START DATA TO EXAMINE

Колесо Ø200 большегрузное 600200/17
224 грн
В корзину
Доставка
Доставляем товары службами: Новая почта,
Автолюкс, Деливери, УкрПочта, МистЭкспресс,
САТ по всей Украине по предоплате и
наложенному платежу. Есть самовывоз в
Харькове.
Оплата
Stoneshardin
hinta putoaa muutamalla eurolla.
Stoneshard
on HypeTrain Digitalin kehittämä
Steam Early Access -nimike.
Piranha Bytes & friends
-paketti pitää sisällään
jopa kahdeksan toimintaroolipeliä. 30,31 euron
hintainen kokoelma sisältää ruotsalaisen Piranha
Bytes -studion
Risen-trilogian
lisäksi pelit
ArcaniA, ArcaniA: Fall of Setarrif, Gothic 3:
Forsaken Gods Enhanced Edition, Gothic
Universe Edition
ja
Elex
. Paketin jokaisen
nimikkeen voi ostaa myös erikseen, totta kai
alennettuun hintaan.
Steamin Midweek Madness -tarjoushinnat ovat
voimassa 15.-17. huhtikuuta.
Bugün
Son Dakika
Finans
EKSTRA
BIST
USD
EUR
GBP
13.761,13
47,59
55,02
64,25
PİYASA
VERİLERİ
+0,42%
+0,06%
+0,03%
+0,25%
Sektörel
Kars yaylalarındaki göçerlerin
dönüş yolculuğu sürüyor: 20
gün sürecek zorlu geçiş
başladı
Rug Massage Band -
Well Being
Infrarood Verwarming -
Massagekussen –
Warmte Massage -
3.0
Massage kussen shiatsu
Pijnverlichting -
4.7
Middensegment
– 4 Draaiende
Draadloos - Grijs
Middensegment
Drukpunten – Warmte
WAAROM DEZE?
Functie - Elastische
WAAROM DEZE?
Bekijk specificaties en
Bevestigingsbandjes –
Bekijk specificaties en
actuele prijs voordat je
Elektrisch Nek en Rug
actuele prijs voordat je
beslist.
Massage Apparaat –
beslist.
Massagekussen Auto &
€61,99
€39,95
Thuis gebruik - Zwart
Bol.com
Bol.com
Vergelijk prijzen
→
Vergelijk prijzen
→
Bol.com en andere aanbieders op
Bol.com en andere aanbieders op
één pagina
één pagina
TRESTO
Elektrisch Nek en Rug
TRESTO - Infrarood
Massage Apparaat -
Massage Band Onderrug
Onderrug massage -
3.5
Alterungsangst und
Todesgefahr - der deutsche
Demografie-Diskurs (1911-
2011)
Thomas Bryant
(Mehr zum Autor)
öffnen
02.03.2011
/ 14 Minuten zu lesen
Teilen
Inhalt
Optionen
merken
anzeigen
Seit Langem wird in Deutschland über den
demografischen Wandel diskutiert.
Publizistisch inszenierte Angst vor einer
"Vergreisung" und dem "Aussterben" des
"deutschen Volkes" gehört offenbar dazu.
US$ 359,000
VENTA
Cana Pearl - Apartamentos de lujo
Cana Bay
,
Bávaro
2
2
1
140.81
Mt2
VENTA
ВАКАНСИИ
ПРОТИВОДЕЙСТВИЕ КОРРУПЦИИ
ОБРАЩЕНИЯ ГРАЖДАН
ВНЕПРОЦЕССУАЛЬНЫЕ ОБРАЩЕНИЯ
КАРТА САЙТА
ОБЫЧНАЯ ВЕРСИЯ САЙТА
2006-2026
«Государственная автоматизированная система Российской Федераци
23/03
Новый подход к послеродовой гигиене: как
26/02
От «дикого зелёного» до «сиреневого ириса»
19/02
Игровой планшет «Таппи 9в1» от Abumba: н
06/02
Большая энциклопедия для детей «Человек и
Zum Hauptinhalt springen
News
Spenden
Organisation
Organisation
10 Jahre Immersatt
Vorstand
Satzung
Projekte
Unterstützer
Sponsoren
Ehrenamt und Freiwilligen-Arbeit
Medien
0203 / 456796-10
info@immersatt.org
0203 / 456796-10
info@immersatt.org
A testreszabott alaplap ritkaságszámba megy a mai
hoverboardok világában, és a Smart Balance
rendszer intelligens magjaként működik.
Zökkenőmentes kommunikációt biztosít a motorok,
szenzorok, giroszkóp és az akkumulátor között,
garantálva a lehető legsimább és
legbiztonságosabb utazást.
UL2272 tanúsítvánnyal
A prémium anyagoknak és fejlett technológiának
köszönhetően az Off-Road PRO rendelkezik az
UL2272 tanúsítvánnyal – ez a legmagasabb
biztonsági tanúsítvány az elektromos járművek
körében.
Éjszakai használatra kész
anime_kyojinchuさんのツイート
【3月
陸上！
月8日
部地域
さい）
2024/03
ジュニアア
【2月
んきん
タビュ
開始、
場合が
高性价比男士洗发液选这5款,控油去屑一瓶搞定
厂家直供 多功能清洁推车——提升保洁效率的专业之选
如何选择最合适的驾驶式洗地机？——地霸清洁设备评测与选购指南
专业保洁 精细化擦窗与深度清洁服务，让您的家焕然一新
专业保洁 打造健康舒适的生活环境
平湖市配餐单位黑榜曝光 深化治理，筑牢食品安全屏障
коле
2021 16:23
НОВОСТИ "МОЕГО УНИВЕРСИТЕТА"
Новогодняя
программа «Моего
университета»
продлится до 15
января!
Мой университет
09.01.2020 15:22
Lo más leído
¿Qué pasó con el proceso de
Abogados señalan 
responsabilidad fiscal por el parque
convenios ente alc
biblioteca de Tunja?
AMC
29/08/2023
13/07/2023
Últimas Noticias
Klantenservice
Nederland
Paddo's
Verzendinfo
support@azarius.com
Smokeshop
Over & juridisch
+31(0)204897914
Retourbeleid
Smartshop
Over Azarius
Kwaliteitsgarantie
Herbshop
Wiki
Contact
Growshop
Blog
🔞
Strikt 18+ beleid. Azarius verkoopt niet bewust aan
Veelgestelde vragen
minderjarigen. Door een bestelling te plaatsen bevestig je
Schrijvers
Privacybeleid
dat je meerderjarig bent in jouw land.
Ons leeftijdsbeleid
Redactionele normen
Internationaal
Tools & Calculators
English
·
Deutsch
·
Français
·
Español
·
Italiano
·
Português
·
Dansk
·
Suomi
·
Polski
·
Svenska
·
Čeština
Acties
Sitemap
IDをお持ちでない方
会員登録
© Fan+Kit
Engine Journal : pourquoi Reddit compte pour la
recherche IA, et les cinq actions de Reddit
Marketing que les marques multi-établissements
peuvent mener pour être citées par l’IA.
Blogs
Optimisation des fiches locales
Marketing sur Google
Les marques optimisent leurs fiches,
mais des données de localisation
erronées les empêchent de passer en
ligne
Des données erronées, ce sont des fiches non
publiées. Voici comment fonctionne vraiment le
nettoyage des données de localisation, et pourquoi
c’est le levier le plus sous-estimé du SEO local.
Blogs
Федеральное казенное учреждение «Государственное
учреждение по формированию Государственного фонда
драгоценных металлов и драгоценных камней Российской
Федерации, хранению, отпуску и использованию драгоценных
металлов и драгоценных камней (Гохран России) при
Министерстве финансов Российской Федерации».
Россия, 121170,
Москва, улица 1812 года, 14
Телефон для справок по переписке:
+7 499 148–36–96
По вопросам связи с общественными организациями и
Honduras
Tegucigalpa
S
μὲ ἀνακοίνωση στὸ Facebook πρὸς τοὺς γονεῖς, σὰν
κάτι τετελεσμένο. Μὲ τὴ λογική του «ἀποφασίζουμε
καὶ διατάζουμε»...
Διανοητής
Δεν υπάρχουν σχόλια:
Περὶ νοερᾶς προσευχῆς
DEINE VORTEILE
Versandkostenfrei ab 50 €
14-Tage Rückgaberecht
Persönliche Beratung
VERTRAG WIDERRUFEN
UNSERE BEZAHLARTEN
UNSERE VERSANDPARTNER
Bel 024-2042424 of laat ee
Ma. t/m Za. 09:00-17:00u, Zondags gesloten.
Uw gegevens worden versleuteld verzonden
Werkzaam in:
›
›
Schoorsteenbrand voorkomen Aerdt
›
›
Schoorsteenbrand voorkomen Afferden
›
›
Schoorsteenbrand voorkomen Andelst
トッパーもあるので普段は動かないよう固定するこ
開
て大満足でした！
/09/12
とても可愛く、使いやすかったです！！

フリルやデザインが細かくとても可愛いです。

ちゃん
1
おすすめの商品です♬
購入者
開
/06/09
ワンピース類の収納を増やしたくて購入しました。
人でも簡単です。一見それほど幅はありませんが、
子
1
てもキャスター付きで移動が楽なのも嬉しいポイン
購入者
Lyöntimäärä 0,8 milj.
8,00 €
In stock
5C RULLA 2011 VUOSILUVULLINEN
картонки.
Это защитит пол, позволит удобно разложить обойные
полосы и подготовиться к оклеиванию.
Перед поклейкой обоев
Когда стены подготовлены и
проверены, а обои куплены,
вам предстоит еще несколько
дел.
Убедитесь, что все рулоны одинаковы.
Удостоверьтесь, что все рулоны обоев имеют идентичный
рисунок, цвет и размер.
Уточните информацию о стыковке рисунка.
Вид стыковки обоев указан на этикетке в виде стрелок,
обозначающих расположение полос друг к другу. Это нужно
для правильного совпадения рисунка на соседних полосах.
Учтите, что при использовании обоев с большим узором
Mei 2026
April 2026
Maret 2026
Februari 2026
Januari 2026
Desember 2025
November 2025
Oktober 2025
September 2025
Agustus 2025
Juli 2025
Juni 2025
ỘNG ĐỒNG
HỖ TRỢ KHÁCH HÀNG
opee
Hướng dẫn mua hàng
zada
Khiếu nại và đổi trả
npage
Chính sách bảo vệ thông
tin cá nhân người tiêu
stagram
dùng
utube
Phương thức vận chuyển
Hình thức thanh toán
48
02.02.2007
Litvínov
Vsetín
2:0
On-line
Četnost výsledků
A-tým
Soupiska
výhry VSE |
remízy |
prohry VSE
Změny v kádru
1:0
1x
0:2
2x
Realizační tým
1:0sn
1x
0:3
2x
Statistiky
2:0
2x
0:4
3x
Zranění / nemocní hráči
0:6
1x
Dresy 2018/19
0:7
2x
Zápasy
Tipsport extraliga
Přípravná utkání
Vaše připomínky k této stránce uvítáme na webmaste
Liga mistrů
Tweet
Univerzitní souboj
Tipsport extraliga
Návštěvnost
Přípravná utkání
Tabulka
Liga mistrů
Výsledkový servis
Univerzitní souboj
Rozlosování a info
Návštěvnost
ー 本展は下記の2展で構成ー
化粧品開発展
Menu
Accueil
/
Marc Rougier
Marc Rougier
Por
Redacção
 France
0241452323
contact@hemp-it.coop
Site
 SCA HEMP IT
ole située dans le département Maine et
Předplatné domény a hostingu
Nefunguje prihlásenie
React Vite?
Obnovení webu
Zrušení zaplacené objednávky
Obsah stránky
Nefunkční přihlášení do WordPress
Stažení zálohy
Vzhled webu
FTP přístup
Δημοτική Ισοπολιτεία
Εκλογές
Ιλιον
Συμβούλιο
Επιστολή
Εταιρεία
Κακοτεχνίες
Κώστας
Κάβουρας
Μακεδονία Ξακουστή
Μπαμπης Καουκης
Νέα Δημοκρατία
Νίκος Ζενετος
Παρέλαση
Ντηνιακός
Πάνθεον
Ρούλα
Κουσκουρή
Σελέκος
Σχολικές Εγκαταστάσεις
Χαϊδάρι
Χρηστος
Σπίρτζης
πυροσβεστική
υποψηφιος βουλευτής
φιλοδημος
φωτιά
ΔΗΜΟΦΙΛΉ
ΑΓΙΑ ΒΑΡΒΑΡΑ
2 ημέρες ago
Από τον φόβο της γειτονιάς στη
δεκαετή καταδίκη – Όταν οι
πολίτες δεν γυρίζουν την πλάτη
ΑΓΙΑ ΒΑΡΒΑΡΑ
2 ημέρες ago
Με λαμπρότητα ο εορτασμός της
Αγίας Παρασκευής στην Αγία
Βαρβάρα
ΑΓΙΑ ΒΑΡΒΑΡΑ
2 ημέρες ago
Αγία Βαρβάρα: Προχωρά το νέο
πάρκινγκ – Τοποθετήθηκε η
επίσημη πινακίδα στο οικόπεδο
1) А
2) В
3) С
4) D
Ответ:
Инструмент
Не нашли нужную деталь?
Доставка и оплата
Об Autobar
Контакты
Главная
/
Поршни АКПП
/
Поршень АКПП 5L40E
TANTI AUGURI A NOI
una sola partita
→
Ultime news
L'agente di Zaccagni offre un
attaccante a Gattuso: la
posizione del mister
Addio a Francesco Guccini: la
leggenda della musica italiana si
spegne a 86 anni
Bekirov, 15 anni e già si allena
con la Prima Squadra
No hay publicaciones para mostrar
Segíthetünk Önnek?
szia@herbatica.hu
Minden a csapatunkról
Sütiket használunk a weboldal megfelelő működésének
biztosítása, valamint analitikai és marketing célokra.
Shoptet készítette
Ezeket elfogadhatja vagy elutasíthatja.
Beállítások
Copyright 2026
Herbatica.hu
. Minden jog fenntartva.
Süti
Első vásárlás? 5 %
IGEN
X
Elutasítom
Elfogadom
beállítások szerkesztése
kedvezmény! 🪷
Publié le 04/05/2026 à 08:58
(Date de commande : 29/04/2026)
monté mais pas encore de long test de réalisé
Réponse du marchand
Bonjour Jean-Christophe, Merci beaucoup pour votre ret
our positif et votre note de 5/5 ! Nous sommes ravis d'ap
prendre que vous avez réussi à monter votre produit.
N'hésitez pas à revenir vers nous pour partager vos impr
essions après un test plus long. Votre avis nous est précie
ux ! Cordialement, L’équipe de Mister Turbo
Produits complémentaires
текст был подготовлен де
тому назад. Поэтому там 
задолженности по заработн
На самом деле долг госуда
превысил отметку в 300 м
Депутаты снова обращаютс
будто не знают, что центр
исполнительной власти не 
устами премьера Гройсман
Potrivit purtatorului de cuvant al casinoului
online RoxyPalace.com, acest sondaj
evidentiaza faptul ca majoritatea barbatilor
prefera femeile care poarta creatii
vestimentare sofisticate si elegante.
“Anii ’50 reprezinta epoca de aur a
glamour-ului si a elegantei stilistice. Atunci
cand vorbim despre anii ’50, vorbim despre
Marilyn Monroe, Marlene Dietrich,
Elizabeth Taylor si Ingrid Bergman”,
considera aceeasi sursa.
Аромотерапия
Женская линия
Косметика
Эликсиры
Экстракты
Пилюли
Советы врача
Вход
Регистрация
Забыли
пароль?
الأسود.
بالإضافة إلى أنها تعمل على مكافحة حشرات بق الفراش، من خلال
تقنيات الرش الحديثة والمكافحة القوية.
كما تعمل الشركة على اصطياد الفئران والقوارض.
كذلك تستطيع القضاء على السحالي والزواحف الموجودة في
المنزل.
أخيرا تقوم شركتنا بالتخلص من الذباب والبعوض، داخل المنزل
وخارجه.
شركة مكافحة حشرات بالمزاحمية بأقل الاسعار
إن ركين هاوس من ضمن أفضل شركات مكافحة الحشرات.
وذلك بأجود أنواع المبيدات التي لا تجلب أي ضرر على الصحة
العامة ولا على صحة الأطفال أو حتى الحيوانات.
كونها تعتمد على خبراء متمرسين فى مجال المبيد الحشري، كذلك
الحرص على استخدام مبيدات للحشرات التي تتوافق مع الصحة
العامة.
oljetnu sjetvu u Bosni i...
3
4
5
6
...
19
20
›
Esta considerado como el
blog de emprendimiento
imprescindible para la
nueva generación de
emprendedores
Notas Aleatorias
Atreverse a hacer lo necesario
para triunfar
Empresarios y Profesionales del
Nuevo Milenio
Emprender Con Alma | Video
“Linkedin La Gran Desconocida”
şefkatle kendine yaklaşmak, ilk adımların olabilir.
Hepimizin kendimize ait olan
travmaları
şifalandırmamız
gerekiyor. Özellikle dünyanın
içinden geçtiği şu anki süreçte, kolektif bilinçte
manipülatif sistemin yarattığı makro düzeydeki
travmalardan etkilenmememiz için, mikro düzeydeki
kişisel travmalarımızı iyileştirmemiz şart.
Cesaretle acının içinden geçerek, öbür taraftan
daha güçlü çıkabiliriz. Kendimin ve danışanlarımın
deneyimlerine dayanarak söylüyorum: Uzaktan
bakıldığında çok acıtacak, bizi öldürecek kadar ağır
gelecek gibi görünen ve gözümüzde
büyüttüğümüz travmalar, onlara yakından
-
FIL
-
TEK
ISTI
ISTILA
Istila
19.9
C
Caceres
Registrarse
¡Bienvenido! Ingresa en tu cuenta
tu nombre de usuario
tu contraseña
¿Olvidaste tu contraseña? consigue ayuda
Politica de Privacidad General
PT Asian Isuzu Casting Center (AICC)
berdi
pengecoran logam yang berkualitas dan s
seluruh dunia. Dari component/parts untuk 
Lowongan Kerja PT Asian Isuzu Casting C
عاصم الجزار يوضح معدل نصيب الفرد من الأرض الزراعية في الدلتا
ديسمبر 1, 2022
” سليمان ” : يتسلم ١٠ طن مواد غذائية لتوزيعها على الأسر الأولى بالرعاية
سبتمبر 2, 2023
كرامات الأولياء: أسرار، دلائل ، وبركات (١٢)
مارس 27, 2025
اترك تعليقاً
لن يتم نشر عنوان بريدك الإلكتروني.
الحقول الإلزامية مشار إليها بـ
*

END DATA TO EXAMINE

**WORK TO COMPLETE**
Everything from the first line of the records through the line containing "Stoneshardin" is to be set down exactly, while later lines are left out.

**ANSWER TO THE PROBLEM**
Колесо Ø200 большегрузное 600200/17
224 грн
В корзину
Доставка
Доставляем товары службами: Новая почта,
Автолюкс, Деливери, УкрПочта, МистЭкспресс,
САТ по всей Украине по предоплате и
наложенному платежу. Есть самовывоз в
Харькове.
Оплата
Stoneshardin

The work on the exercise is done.